### Directions for this task:
Search the records for the string "dengan" and return each line that has it.

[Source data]
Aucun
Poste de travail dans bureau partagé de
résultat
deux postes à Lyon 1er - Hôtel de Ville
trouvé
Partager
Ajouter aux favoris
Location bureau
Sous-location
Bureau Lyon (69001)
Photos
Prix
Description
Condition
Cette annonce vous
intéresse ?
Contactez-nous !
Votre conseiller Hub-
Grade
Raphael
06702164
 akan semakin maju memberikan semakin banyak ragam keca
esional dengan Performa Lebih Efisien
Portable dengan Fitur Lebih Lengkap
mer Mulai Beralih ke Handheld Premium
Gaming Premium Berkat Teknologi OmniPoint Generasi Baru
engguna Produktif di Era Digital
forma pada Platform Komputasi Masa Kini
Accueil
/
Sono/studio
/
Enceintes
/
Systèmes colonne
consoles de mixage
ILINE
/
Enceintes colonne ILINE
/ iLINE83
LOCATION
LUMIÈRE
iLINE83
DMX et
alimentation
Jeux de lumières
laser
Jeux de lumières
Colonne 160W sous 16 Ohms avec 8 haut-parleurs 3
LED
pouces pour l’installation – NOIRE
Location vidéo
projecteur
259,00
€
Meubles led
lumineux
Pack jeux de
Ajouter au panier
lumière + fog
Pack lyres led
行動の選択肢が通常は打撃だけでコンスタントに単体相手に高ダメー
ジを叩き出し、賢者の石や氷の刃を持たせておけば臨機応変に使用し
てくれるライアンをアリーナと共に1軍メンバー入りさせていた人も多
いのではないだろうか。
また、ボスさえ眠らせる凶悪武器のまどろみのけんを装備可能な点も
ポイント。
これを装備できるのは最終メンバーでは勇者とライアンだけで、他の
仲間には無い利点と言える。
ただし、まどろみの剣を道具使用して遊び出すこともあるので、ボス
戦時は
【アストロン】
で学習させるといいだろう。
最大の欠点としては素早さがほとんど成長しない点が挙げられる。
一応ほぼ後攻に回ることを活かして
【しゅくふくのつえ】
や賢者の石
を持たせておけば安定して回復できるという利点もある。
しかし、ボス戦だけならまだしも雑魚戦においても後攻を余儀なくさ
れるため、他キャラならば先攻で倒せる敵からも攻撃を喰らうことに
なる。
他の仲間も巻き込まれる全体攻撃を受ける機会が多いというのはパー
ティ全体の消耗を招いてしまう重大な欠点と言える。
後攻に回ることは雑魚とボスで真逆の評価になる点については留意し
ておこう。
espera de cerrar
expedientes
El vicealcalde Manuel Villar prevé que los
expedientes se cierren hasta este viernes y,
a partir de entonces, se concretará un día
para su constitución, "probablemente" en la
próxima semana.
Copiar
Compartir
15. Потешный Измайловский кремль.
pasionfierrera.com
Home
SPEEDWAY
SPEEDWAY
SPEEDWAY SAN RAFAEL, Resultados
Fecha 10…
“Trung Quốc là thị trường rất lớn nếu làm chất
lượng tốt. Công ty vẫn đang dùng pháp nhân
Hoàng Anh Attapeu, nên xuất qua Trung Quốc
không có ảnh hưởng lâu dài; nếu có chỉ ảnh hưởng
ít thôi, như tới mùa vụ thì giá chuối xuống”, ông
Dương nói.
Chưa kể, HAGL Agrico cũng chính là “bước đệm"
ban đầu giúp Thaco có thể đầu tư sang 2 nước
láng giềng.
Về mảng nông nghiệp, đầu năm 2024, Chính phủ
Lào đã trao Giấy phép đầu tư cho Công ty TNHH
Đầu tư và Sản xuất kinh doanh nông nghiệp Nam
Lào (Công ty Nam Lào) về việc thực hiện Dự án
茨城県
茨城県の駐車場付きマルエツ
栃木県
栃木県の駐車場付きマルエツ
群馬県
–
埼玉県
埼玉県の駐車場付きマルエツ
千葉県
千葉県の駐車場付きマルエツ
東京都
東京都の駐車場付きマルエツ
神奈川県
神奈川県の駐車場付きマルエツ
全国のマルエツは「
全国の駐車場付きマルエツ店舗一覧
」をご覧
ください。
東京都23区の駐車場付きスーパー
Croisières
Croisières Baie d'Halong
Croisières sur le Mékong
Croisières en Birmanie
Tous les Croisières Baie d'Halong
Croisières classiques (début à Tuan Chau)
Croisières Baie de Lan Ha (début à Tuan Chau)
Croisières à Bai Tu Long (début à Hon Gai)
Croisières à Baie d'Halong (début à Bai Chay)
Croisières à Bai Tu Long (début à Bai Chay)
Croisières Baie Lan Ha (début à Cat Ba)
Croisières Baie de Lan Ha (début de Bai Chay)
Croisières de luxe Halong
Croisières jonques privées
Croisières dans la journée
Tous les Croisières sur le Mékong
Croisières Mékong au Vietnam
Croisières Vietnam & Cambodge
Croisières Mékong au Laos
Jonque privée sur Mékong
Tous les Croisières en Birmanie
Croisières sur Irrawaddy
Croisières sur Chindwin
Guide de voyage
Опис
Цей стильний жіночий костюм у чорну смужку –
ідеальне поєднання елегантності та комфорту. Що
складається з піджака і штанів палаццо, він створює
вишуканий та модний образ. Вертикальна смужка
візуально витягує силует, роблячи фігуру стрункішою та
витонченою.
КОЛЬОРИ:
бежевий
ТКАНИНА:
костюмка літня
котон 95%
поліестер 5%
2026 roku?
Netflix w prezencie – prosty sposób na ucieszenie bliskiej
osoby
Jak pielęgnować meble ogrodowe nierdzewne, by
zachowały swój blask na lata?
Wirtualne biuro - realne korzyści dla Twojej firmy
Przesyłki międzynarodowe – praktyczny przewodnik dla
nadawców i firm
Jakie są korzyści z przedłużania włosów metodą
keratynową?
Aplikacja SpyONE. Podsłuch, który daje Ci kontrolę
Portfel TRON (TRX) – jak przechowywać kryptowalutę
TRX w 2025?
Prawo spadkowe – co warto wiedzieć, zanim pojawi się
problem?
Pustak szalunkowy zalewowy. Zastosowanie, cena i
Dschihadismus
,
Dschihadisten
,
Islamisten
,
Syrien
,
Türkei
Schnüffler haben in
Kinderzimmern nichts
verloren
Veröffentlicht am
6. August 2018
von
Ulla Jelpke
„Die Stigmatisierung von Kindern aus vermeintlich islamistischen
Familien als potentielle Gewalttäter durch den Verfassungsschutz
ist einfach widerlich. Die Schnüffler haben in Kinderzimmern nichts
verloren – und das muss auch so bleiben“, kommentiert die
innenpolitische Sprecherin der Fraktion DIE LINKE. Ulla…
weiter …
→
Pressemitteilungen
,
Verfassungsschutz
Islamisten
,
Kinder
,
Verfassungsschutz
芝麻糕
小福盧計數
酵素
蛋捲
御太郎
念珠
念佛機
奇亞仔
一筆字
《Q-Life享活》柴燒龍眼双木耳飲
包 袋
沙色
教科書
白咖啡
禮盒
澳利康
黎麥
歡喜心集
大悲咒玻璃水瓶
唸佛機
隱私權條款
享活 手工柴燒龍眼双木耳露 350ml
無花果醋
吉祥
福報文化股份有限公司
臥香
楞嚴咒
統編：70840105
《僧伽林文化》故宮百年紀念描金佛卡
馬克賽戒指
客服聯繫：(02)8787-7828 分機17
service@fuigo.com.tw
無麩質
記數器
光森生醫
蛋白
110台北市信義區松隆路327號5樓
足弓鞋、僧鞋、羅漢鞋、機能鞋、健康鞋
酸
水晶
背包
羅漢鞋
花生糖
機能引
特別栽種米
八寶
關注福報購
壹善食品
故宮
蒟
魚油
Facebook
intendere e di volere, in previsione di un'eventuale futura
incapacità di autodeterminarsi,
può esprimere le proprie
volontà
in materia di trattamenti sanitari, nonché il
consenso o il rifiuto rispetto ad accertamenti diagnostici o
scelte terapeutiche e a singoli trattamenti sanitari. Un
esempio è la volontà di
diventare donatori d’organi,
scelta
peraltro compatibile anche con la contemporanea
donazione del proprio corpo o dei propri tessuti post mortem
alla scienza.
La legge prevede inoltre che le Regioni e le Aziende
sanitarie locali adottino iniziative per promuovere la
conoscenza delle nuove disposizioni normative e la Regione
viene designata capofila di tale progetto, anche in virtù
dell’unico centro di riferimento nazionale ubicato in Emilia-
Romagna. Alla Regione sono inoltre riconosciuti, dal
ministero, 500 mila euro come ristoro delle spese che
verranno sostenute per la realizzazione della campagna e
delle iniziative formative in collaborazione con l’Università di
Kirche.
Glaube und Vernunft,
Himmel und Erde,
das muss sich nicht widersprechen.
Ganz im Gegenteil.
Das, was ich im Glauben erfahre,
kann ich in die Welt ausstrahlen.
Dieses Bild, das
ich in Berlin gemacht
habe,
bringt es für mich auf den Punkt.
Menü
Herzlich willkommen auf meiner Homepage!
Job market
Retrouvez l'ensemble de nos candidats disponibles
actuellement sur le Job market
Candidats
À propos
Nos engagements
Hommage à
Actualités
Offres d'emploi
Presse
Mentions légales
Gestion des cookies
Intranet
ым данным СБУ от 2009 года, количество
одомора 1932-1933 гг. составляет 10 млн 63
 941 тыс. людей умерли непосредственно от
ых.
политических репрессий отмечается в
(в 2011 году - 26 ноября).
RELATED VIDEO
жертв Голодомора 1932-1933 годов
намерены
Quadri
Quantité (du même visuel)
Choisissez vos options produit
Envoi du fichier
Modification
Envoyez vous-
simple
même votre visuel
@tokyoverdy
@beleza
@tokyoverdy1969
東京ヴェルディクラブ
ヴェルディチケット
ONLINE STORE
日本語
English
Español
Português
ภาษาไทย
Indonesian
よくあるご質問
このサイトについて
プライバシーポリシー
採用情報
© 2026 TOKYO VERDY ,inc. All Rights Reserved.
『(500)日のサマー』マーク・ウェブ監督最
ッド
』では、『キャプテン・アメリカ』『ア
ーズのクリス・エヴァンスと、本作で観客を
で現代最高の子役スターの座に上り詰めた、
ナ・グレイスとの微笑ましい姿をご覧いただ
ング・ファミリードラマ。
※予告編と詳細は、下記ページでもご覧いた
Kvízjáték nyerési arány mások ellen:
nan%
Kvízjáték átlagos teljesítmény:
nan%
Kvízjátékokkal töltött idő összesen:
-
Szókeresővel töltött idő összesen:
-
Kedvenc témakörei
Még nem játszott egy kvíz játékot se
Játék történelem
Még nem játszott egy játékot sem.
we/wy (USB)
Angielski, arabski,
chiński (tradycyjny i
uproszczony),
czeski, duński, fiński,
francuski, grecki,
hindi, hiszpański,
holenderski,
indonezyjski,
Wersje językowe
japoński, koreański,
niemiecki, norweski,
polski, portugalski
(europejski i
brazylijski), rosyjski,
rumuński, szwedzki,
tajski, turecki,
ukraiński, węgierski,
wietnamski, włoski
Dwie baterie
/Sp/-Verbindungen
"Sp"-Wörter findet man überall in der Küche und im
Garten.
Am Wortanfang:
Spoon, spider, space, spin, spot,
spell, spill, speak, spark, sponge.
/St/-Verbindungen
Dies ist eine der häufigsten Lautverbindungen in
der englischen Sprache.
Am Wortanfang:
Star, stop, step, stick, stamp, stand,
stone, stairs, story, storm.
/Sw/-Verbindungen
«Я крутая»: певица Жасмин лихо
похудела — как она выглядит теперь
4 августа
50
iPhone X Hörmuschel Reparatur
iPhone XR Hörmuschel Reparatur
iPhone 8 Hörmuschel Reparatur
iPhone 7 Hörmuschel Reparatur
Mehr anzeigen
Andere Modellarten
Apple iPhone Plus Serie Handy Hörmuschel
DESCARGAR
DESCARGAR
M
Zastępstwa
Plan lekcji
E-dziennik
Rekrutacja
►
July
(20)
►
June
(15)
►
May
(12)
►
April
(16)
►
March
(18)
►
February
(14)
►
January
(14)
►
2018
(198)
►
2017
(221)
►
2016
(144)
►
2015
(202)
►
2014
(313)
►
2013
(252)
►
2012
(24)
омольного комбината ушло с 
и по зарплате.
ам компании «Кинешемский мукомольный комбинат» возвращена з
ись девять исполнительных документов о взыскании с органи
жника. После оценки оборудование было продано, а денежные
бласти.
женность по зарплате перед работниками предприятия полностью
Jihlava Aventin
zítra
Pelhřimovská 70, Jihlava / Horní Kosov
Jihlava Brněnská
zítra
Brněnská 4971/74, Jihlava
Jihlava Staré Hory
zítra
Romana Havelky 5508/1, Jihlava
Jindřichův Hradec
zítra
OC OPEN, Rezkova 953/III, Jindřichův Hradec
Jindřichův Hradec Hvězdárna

### Solution below:
esional dengan Performa Lebih Efisien
Portable dengan Fitur Lebih Lengkap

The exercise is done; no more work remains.